Anabolic steroids are not recommended during pregnancy. They may cause the development of male features in the female fetus and premature growth and development of male features in the male fetus. Be sure you have discussed this with your doctor.
It is not known whether anabolic steroids can cause problems in nursing babies. There is very little experience with their use in mothers who are breast-feeding. Anabolic steroids may cause children to stop growing. In addition, they may make male children develop too fast sexually and may cause male-like changes in female children. When elderly males are treated with anabolic steroids, they may have an increased risk of enlarged prostate or cancer of the prostate.

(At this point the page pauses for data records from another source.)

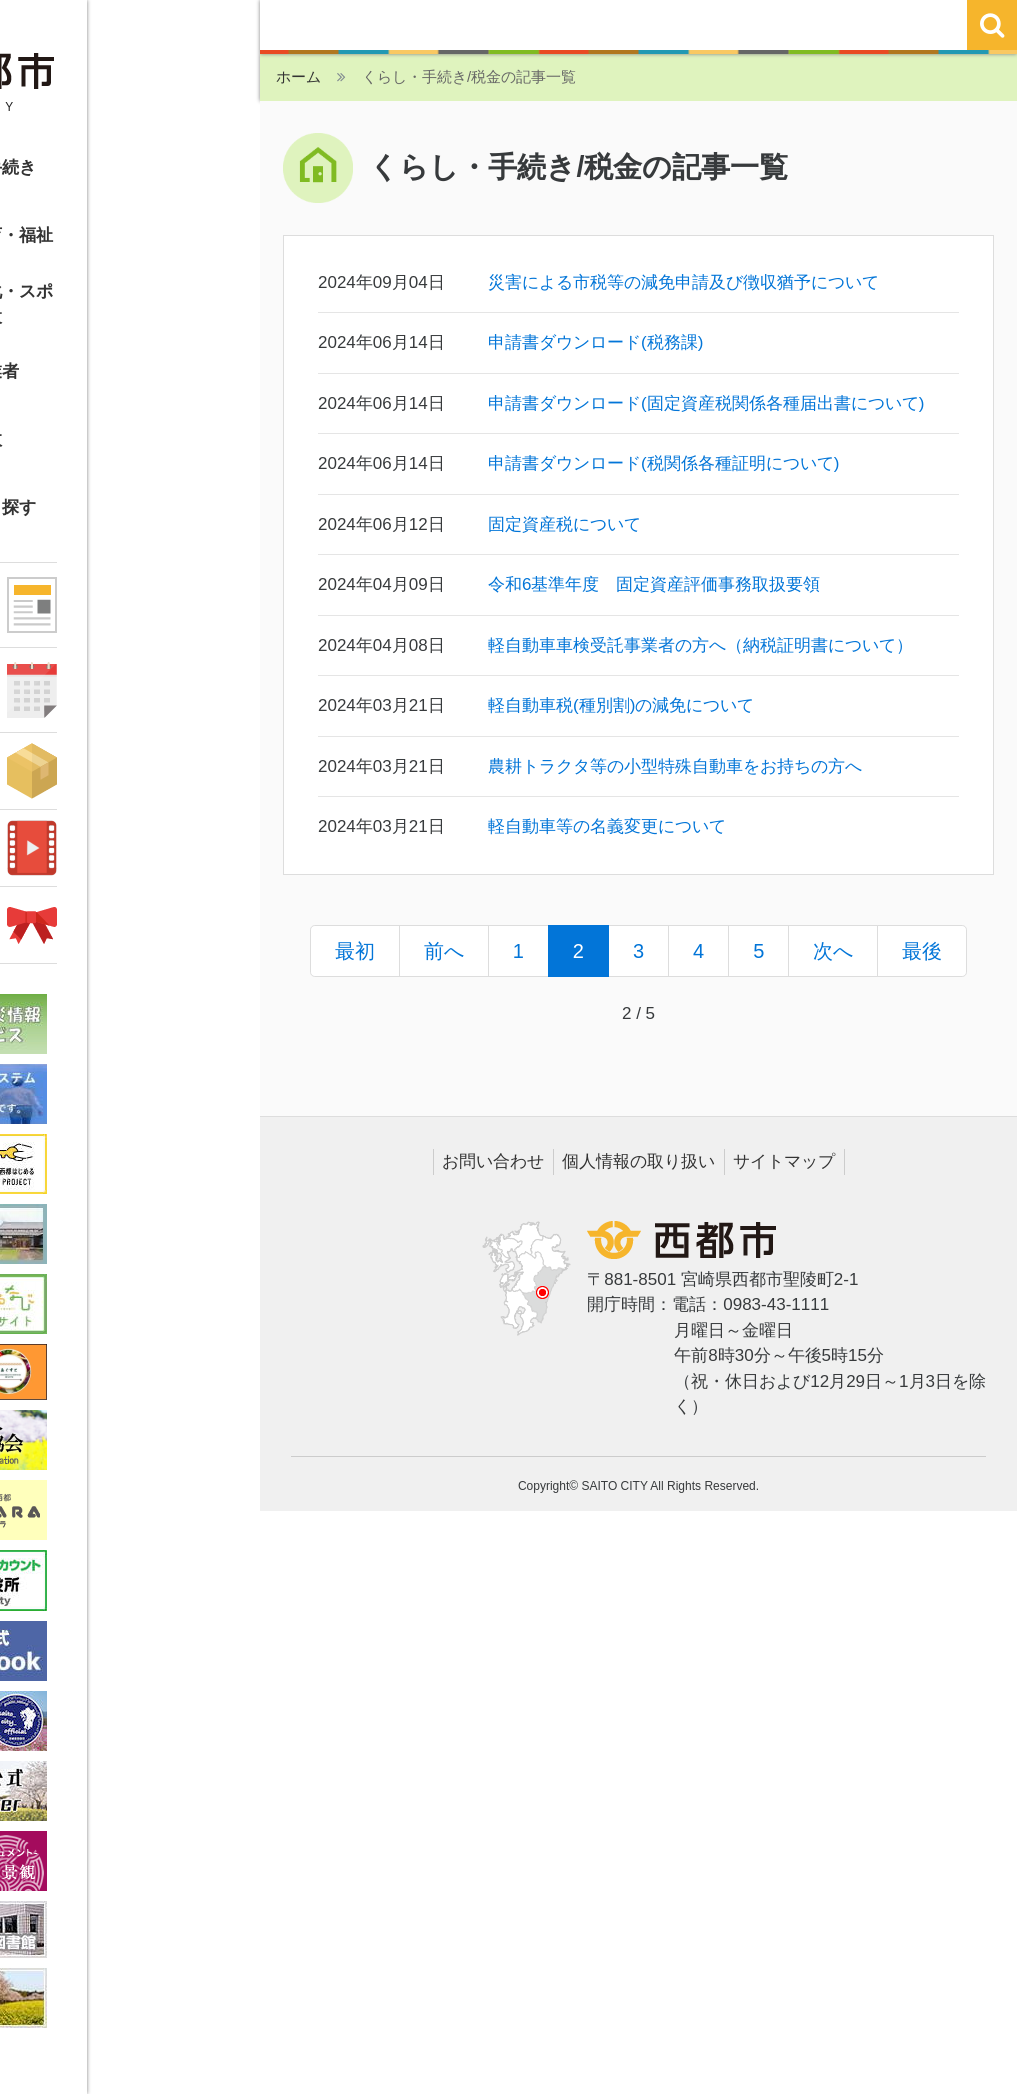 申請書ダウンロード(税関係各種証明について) (663, 463)
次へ (833, 951)
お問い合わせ (493, 1161)
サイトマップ (784, 1161)
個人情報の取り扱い (638, 1161)
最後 (922, 951)
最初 (355, 951)
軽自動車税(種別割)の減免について (621, 705)
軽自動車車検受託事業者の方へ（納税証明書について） (700, 645)
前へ (444, 951)
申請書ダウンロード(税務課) (595, 342)
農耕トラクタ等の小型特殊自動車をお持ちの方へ (675, 766)
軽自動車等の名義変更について (607, 826)
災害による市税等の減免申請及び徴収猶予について (683, 282)
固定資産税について (564, 524)
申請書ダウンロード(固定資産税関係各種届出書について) (706, 403)
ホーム (298, 76)
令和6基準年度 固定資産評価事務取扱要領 (654, 584) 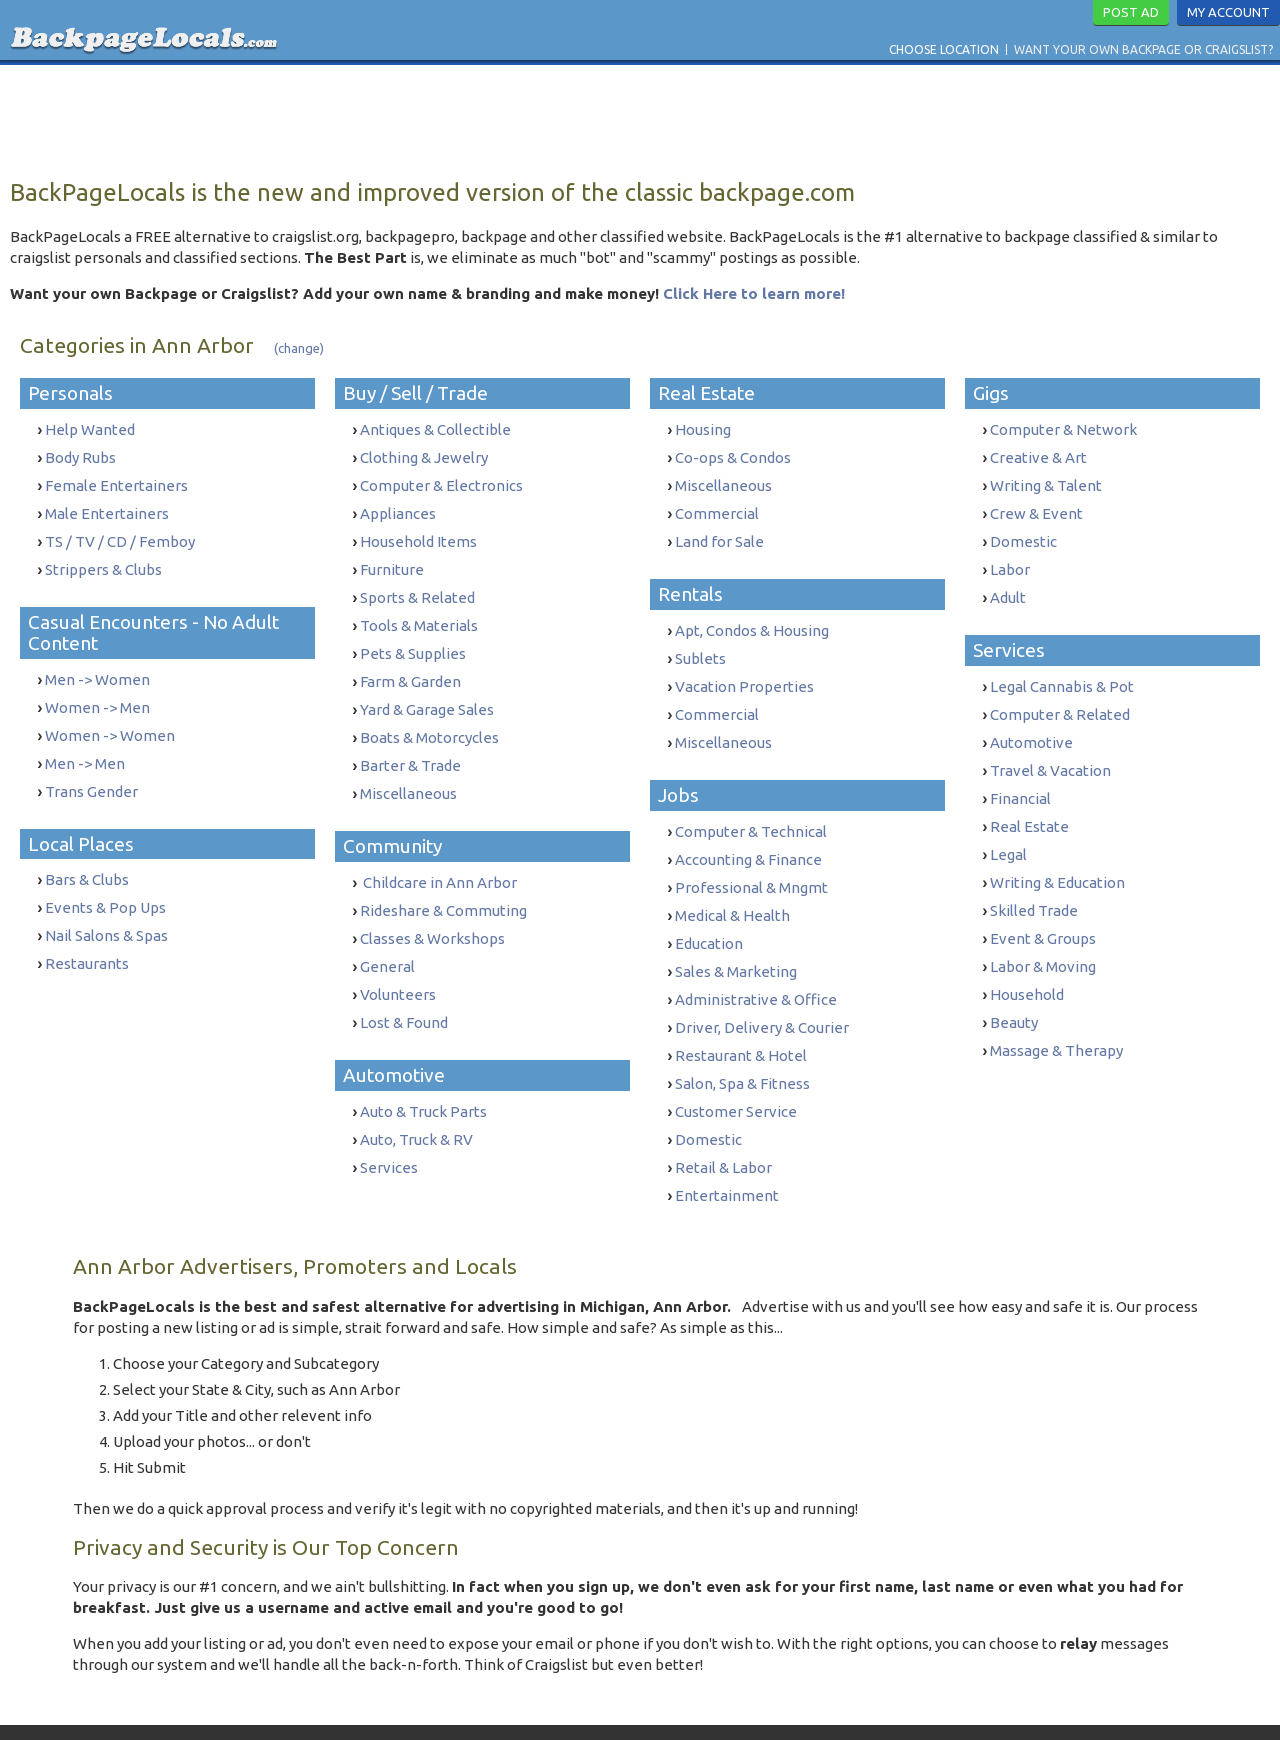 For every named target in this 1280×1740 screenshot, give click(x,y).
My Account (1228, 12)
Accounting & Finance (748, 837)
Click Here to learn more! (754, 293)
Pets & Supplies (413, 637)
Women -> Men (97, 693)
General (387, 932)
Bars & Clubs (87, 857)
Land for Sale (719, 533)
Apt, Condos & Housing (752, 620)
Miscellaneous (408, 767)
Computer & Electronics (441, 481)
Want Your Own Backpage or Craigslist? (1143, 49)
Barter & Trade (410, 741)
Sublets (700, 646)
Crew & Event (1036, 507)
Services (389, 1123)
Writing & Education (1057, 854)
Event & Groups (1043, 906)
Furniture (392, 559)
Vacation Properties (744, 672)
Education (709, 915)
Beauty (1014, 984)
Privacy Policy (665, 1703)
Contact (461, 1703)
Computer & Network (1063, 429)
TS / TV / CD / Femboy (120, 533)
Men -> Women (97, 667)
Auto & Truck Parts (423, 1071)
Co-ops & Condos (733, 455)
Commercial (717, 507)
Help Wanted (90, 429)
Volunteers (398, 958)
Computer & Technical (751, 811)
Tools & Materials (419, 611)
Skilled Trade (1034, 880)
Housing (703, 429)
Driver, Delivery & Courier (762, 993)
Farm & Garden (410, 663)
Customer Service (736, 1071)
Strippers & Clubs (103, 559)
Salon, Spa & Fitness (742, 1045)
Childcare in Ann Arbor (438, 854)
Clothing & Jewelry (424, 455)
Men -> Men (85, 745)
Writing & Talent (1046, 481)
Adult (1008, 585)
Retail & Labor (723, 1123)
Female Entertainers (116, 481)
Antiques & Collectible (435, 429)
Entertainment (727, 1149)
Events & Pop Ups (105, 883)
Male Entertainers (107, 507)
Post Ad (1131, 12)
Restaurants (87, 935)
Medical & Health (732, 889)
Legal (1008, 828)
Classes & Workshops (432, 906)
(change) (299, 348)
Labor (1010, 559)
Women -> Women (110, 719)
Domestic (708, 1097)
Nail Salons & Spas (106, 909)
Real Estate (1029, 802)
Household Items (418, 533)
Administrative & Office (756, 967)
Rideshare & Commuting (443, 880)
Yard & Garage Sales (427, 689)
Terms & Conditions (555, 1703)
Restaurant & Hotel (741, 1019)
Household (1027, 958)
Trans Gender (91, 771)
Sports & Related (417, 585)
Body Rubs (80, 455)
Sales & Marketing (736, 941)
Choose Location (944, 49)
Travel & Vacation (1050, 750)
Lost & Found (404, 984)
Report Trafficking (778, 1703)
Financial (1020, 776)
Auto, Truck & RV (416, 1097)
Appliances (398, 507)
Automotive (1031, 724)
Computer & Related (1060, 698)
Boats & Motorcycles (429, 715)
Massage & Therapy (1056, 1010)
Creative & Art (1038, 455)
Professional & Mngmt (751, 863)
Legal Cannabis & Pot (1062, 672)
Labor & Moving (1043, 932) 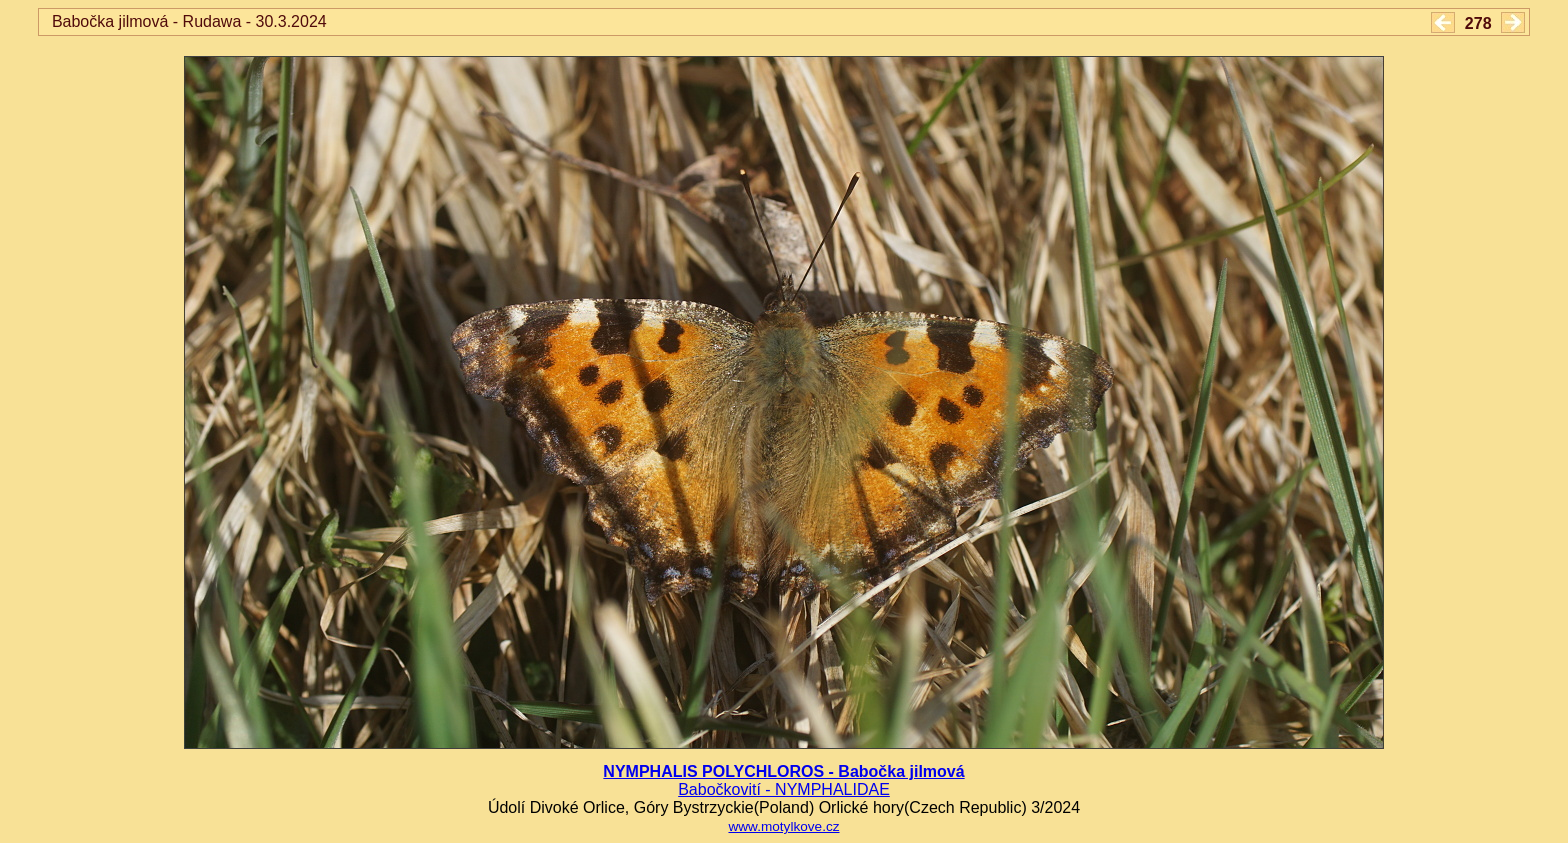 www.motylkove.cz (783, 826)
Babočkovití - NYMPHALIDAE (784, 789)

With the structural (c17-AA) alteration, the tablets will place a higher level of stress on the liver than the injectable. During longer or higher dosed cycles, liver values should therefore be watched closely through regular blood work. Such stress would of course be amplified when adding other c17-AA oral compounds to a cycle of stanozolol. When using such combinations, cautious users would make every effort to limit the length of the cycle not to be longer than a maximum of 6-8 weeks. It is also of note that stanozolol has been linked to strong adverse changes in the cholesterol levels. This side effect is common with anabolic steroid therapy, and obviously can become a health concern as the dose/duration of intake increase above normal. The oral version should have a greater impact on cholesterol values than the injectable due to the method of administration, and may therefore be the worse choice of the two for those concerned of this side effect. The oral use of stanozolol can also have a profound impact on levels of SHBG (sex hormone-binding globulin). This is characteristic of all anabolic/androgenic steroids, however its potency and form of administration makes oral stanozolol particularly noteworthy in this regard. Since plasma binding proteins such as SHBG act to temporarily constrain steroid hormones from exerting activity, this effect would provide a greater percentage of free (unbound) steroid hormone in the body. This may amount to an effective mechanism in which stanozolol could increase the potency of a concurrently used steroid. Proviron has an extremely high affinity for SHBG. This affinity may cause Proviron to displace other weaker substrates for SHBG, another mechanism in which the free hormone level may be increased. Adding stanozolol and Proviron to a testosterone cycle may therefore prove very useful, markedly enhancing the free state of this potent muscle building androgen.